Comme l’a souligné le Grand Inquisiteur du roman Les Frères Karamazov, les personnes qui ont la force émotionnelle et intellectuelle de faire face à ce qui leur arrive seront toujours en minorité. Car il est réconfortant, d’une manière stupéfiante, d’échanger son autonomie morale contre une humble soumission et obéissance, surtout en temps de crise.

“Sans aucun doute, comme par le passé, il y aura des sociétés libres dans l’avenir”, dit le philosophe John Gray dans Straw Dogs: Thoughts on Humans and Other Animals.

“Mais elles seront rares, différentes formes d’anarchie et de tyrannie, d’un autre côté, la norme. Ces besoins auxquels peuvent répondre les tyrans sont aussi réels que ceux auxquels la liberté répond; parfois ils sont urgents. Les tyrans promettent à leurs sujets la sécurité et la libération de l’ennui de la vie quotidienne. Bien sûr, C’est juste une Illusion confuse. La triste vérité de la tyrannie est celle de toute une vie d’attente. Mais l’Éternel romantisme de la tyrannie persiste, donc, qu’elle promet à leurs sujets une vie qui est plus excitante qu’une vie que chacun pourrait faire pour lui-même. Quoi qu’il en soit, la Violence commence pour les déprimés par un festin. Les dictateurs peuvent venir au pouvoir sur le dos du Chaos, mais leur promesse tacite est de chasser l’ennui de leurs sujets.”
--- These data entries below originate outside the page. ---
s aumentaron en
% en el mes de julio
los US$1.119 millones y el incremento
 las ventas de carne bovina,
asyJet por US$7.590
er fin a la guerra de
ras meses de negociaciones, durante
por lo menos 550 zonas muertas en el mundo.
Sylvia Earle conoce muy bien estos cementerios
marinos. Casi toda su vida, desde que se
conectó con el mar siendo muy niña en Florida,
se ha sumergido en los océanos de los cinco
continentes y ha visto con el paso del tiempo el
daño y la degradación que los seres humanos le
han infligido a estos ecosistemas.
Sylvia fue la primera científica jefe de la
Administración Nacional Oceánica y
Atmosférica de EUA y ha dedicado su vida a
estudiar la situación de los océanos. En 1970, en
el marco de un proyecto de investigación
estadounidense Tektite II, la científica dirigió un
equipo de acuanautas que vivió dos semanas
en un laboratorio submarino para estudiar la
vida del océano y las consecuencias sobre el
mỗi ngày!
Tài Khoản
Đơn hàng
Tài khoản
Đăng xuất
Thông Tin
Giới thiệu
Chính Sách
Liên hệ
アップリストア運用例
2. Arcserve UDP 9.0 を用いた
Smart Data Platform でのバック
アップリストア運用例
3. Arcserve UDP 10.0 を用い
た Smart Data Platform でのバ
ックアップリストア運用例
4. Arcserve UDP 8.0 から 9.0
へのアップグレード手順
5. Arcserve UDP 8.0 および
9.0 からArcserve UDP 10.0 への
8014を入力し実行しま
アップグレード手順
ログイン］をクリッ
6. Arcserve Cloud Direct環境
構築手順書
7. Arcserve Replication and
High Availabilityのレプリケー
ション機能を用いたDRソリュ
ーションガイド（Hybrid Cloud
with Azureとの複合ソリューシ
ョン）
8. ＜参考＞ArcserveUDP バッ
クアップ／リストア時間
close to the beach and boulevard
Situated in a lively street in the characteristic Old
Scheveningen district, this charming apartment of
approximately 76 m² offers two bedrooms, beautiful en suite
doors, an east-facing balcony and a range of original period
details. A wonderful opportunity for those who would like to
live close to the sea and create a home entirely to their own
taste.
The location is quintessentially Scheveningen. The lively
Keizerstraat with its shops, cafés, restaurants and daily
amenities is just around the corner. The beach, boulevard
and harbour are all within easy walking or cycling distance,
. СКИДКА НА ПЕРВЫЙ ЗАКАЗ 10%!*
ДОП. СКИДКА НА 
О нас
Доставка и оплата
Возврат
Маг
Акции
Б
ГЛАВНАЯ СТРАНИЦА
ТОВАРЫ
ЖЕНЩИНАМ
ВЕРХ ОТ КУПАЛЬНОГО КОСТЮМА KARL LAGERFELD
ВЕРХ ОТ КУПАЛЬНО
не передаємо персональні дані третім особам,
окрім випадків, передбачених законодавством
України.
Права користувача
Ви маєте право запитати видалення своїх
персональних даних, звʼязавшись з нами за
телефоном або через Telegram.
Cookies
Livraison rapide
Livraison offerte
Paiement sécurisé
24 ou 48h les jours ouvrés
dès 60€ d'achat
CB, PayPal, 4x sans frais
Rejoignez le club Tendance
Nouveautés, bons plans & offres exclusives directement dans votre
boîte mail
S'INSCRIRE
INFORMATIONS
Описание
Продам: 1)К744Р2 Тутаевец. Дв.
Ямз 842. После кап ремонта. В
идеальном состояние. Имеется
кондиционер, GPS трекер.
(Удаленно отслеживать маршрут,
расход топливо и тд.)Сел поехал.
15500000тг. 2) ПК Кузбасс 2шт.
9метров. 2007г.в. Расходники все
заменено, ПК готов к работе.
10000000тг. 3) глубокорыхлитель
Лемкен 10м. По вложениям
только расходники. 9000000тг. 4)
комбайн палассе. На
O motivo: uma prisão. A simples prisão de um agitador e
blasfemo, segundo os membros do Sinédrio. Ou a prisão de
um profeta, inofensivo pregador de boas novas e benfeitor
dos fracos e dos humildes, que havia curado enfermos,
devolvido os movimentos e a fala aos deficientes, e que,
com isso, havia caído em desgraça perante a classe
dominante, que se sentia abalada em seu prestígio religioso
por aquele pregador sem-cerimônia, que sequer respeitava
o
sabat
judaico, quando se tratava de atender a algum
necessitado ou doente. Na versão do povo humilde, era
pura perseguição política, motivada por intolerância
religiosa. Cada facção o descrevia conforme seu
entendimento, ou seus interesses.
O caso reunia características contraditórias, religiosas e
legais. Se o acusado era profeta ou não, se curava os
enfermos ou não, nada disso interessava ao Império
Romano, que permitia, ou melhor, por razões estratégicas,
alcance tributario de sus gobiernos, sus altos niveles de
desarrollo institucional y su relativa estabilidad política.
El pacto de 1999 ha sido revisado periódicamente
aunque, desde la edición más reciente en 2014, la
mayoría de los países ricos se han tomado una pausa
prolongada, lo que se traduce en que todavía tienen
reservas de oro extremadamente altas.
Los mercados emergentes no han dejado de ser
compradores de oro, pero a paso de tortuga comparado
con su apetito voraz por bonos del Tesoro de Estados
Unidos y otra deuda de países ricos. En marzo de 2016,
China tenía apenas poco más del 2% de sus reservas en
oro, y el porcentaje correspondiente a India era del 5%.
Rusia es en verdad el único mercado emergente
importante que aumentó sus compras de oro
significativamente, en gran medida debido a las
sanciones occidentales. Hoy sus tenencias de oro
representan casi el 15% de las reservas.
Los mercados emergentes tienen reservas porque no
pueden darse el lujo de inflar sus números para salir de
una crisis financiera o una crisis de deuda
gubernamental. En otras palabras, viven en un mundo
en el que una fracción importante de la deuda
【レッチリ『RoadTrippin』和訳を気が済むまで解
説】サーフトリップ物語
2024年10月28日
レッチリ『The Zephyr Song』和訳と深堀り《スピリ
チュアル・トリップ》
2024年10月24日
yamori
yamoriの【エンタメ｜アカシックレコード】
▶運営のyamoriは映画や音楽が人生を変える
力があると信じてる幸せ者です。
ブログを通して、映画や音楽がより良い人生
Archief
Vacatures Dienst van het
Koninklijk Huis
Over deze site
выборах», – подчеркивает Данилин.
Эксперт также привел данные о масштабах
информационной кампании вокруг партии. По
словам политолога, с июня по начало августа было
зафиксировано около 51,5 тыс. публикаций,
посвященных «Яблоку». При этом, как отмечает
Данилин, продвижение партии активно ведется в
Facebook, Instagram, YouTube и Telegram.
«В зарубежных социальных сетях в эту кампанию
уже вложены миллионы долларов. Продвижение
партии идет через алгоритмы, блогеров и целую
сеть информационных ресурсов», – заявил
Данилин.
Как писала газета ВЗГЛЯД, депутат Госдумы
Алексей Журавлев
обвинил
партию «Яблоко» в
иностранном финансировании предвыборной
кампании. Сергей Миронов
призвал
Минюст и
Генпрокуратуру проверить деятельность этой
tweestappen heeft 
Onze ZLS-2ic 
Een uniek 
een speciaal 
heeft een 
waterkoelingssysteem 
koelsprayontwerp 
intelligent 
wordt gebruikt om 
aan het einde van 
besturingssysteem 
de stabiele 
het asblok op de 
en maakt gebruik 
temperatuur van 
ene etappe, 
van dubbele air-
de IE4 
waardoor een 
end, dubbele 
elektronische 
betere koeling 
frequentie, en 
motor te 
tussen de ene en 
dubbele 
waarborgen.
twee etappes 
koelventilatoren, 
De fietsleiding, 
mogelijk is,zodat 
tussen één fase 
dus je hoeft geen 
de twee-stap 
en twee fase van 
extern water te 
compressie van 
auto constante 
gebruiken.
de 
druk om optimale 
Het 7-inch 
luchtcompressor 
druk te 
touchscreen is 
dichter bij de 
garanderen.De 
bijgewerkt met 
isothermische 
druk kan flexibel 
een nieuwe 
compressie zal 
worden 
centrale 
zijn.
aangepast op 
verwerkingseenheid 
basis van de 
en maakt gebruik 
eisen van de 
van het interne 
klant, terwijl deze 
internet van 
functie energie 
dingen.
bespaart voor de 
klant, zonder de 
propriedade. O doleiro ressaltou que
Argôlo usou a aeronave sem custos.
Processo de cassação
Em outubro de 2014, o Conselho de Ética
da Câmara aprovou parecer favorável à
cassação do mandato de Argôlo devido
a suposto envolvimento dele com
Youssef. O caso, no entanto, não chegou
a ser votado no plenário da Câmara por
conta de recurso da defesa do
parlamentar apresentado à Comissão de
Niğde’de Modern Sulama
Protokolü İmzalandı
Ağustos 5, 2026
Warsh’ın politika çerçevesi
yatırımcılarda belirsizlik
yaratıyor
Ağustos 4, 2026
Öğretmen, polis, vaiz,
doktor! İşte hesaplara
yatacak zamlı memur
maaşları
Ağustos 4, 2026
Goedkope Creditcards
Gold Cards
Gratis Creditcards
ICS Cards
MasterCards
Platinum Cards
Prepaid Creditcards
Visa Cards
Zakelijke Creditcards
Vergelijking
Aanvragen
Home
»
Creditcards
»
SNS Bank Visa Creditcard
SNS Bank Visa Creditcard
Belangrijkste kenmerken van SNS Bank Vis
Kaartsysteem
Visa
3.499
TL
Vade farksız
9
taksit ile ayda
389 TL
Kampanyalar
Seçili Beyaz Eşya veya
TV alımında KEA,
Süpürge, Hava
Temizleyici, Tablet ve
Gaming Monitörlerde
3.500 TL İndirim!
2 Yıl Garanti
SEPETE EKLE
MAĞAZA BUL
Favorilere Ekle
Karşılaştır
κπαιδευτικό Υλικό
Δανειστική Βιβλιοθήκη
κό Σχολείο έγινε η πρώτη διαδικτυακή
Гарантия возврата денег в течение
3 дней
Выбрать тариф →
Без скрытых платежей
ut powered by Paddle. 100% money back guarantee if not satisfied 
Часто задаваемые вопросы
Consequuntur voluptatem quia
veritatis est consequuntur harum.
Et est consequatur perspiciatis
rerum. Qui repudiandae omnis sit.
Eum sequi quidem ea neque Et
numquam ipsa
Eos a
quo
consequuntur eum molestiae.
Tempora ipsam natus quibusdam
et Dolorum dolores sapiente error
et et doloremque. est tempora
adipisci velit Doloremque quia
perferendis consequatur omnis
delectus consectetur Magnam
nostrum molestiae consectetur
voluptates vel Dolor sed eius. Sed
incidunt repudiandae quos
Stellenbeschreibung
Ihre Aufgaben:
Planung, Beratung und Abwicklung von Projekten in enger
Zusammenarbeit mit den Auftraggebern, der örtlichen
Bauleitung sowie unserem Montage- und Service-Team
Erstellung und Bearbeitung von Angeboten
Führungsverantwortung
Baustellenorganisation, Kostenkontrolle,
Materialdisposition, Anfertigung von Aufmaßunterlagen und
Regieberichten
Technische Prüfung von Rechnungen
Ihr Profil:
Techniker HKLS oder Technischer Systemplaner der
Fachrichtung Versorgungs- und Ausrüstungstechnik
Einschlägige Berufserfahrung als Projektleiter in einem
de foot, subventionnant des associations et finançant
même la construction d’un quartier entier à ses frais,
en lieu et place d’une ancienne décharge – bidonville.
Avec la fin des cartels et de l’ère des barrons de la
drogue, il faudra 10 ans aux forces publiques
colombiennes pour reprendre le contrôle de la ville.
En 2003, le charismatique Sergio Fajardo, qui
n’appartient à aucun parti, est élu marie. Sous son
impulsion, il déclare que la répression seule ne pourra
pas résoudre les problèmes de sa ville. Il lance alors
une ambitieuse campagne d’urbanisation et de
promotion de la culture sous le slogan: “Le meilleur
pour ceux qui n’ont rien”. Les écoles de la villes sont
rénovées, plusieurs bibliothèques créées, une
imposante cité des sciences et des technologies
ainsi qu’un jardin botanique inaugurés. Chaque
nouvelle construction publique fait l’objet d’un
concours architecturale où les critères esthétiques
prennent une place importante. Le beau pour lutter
Malgré tout cela, seulement 3 à 5 pour cent de la population mondiale est nécessaire pour contester la règle arbitraire des puissants. Pour cela, la réalité doit d’abord être nommée et acceptée.

Il ne sera pas facile. Cela signifie Pleurer ce qui est inévitable pour nous: une mort de masse. Cela signifie agir face à une certaine défaite, mais contrecarrer le Plan de ceux qui veulent nous anéantir.

Le mouvement environnemental, L’Extinction, la rébellion, les plans pour les semaines et les mois à venir, l’occupation des centres-villes importants à travers le monde. Nous pouvons commencer avec ça. En résistant aux forces de la mort, nous disons oui à la vie.